Task objective: The listing below is to be copied exactly, with pictures excluded.

Collected material:
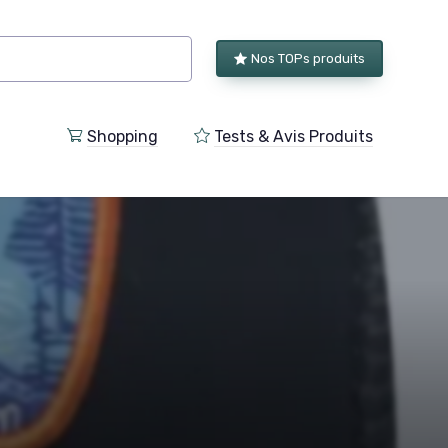
Nos TOPs produits
Shopping
Tests & Avis Produits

Expected answer:
Nos TOPs produits
Shopping
Tests & Avis Produits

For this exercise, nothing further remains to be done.